2018年8月11日土曜日

地機(じばた)

先日訪ねた笠間のYさんは、タイのチェンマイ郊外に住むモンの人たちの織る布で、服をつくって売っていらっしゃいます。
といってもマルチ人間のYさんのことですから、服づくりは気が向いた時だけという感じでしたが、ミシンは、よだれの出るような(と言っても私はミシンが苦手ですが)工業用ミシンを各種持っていらっしゃいました。

Yさんは最初、ネパールのチベット難民の織る絨毯(じゅうたん)に惹かれ、見よう見まねで段通用の竪機(たてばた)を手づくりされ、ご自分でも織ると同時に、日本の気候風土に合った柄をデザインして、ネパールで織ってもらっていました。
やがて、化学染料の使用など、いま一つネパールの織りものにもの足りなさを感じ始めたころ、タイのモンの手紡ぎ、手染め、手織りの布と出逢われて、自分が探していたのはこれだったと気づかれました。
そして今では、その布を縫製したり、糸でニット製品をつくったりなさっています。
「前に段通を織った竪機は、どの部屋にあるのですか?」
「あぁ、それはもう壊して、家の一部になっちゃった」
Yさんは、家の増築に増築を重ねていらっしゃいますが、その過程で竪機は姿を変えてしまったようでした


この、もと蚕小屋の二階にあった織り機は、モンの機(はた)を参考に、現地の人に教えてもらったり、写真に写してきたりして、原理を把握して、Yさんご自分でつくられた織り機です。
織った布を巻き取る棒は、固定してありません。
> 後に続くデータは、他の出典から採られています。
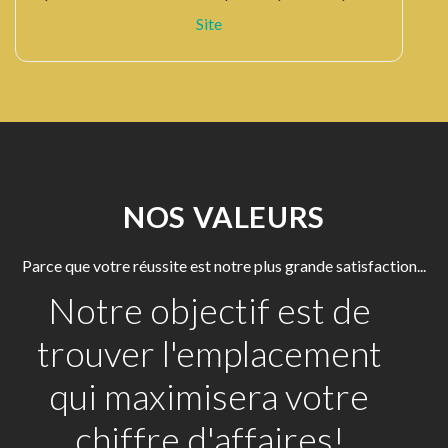
Site
NOS VALEURS
Parce que votre réussite est notre plus grande satisfaction...
Notre objectif est de
trouver l'emplacement
qui maximisera votre
chiffre d'affaires!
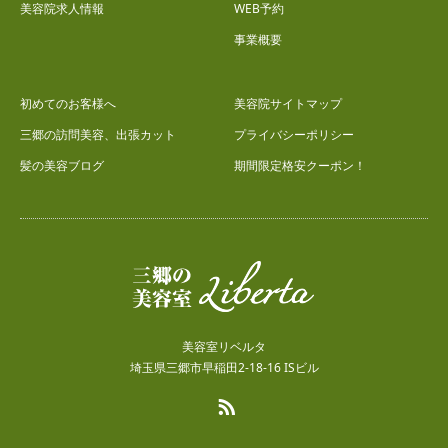
美容院求人情報
WEB予約
事業概要
初めてのお客様へ
美容院サイトマップ
三郷の訪問美容、出張カット
プライバシーポリシー
髪の美容ブログ
期間限定格安クーポン！
美容室リベルタ
埼玉県三郷市早稲田2-18-16 ISビル
RSS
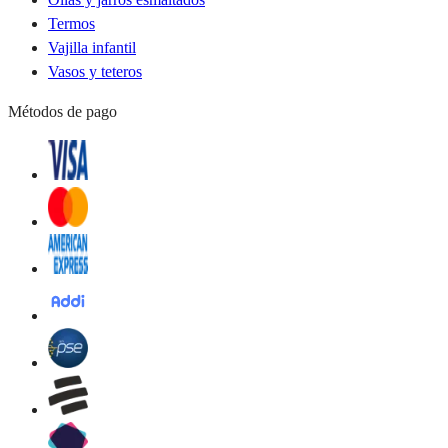
Termos
Vajilla infantil
Vasos y teteros
Métodos de pago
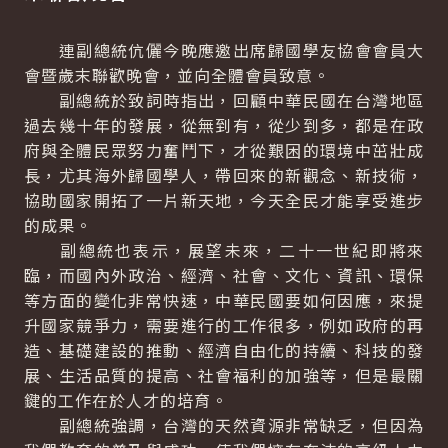
連副總統伉儷今晚應邀出席歸國學友協會會員大
會暨歲末聯歡晚會，並向全體會員致意。
副總統於致詞時指出，回顧中華民國在台灣地區
過去幾十年的發展，從無到有，從少到多，都是在政
府與全體民眾努力奮鬥下，才從艱困的環境中茁壯成
長，尤其海外歸國學人，帶回來的新觀念、新技術，
協助國家開拓了一片新天地，今天全民才能享受進步
的成果。
副總統也表示，展望未來，二十一世紀即將來
臨，而國內外政治、經濟、社會、文化、資訊、環保
等方面的變化非常快速，中華民國要如何因應，來提
升國家競爭力，需要進行的工作很多，例如政府的再
造、基礎建設的推動、經濟自由化的持續、科技的發
展、生活品質的提高、社會福利的加強等，但是最關
鍵的工作在於人才的培育。
副總統強調，台灣的天然資源非常缺乏，但因為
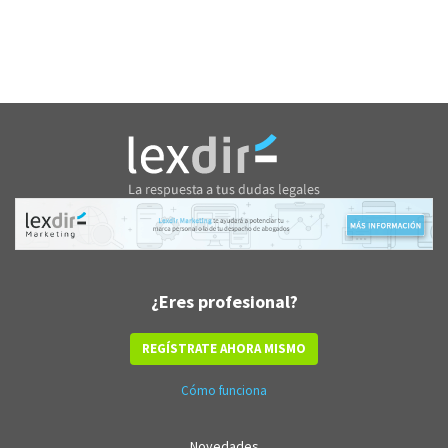
¿Eres profesional?
REGÍSTRATE AHORA MISMO
Cómo funciona
Novedades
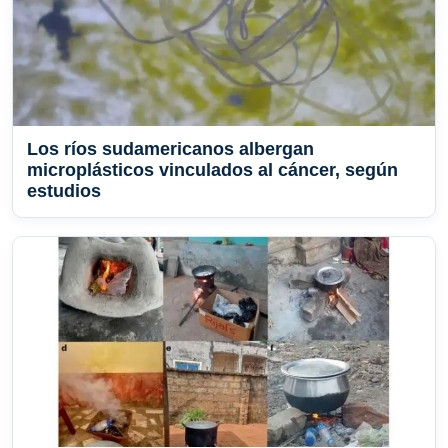
Los ríos sudamericanos albergan
microplásticos vinculados al cáncer, según
estudios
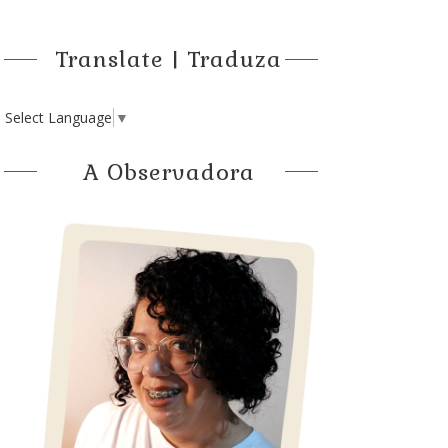
Translate | Traduza
Select Language
▼
A Observadora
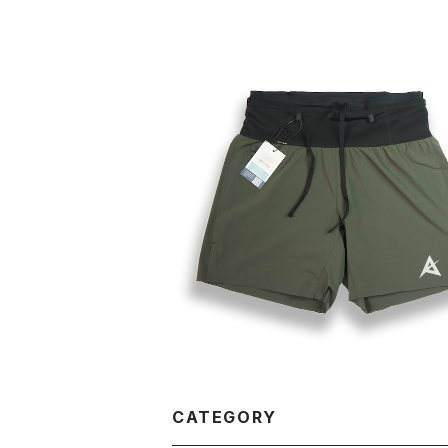
AKIV｜２in１ 5ポケットショーツ（イン
イツ付）（グリーン）
¥13,200
CATEGORY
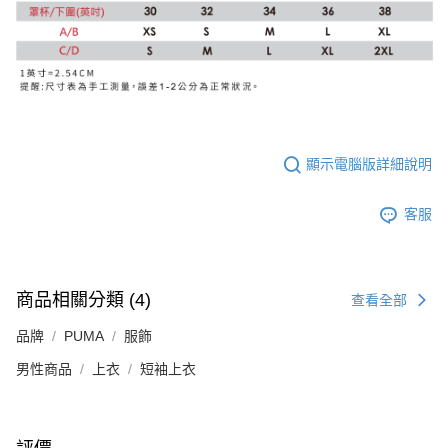
顯示電腦版詳細說明
客服
商品相關分類 (4)
查看全部
品牌
PUMA
服飾
男性商品
上衣
短袖上衣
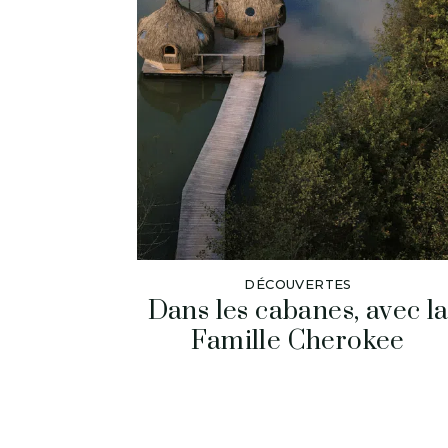
DÉCOUVERTES
Dans les cabanes, avec l
Famille Cherokee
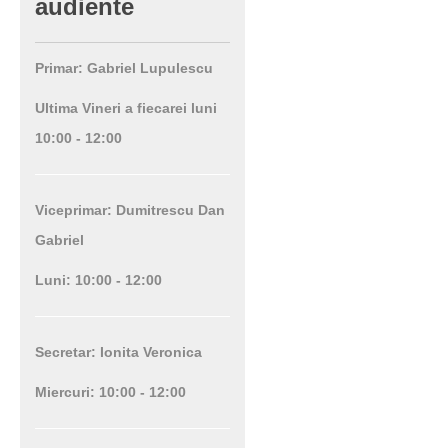
audiente
Primar: Gabriel Lupulescu
Ultima Vineri a fiecarei luni
10:00 - 12:00
Viceprimar: Dumitrescu Dan
Gabriel
Luni: 10:00 - 12:00
Secretar: Ionita Veronica
Miercuri: 10:00 - 12:00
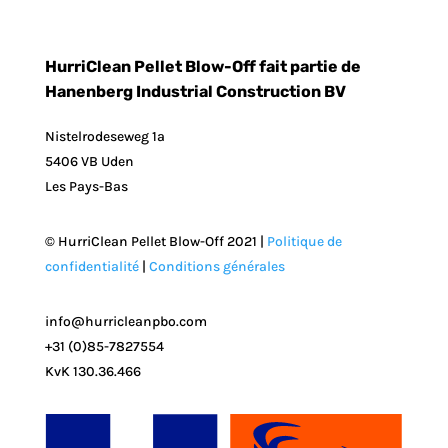
HurriClean Pellet Blow-Off fait partie de
Hanenberg Industrial Construction BV
Nistelrodeseweg 1a
5406 VB Uden
Les Pays-Bas
© HurriClean Pellet Blow-Off 2021 |
Politique de
confidentialité
|
Conditions générales
info@hurricleanpbo.com
+31 (0)85-7827554
KvK 130.36.466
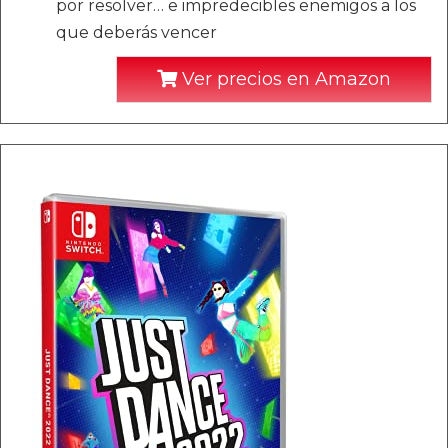
por resolver… e impredecibles enemigos a los
que deberás vencer
Ver precios en Amazon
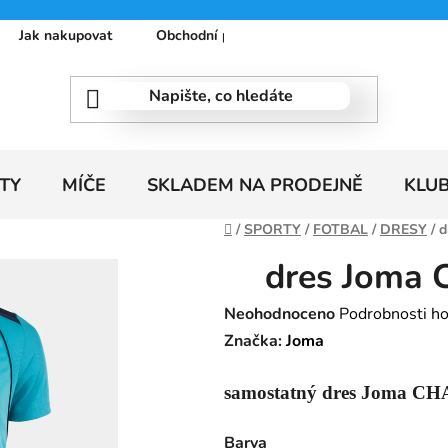
Jak nakupovat
Obchodní podmínky
Podmínky ochrany
TY
MÍČE
SKLADEM NA PRODEJNĚ
KLU
Domů
/
SPORTY
/
FOTBAL
/
DRESY
/
d
dres Joma
Průměrné
Neohodnoceno
Podrobnosti h
hodnocení
Značka:
Joma
produktu
samostatný dres Joma C
je
0,0
Barva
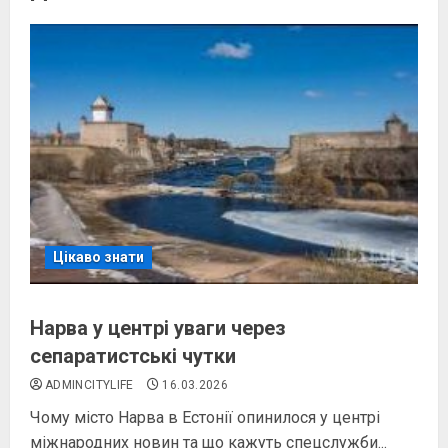
Цікаво знати
Нарва у центрі уваги через
сепаратистські чутки
ADMINCITYLIFE
16.03.2026
Чому місто Нарва в Естонії опинилося у центрі
міжнародних новин та що кажуть спецслужби...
左に見える帯を自分の腰に回して背中で引っ張ることによって経糸(たていと)を張る、地機(じばた)です。
えっ、ちょっと。
モンの地機には似ていません。

タイに住むモンの地機

モンの地機は、経糸をさばきやすくするために、太い竹を使ってあるのが特徴です。

ラオスに住むモンの高機

そして今では、ラオスに住むモンを含め、多くのモンが足で踏んで綜絖(そうこう)を上下させる、高機(たかばた)を使っています。

結城紬の地機

Yさん手づくりの機は、どちらかと言えば、結城紬の地機に似ています。
おたずねしなかったのですが、原理は同じだからと、結城の機を参考になさったに違いありません。


と、布の巻き取り棒の間にあるのは刀杼(とうじょ)です。
刀杼は杼と筬(おさ)を兼ねていて、筬がなくても刀杼で織った布を締めることもできます。


いずれにしても素敵な織り機でした。


結城は織り子が職能化した地域ですが、日本の一般の地機は、こんな構造でした。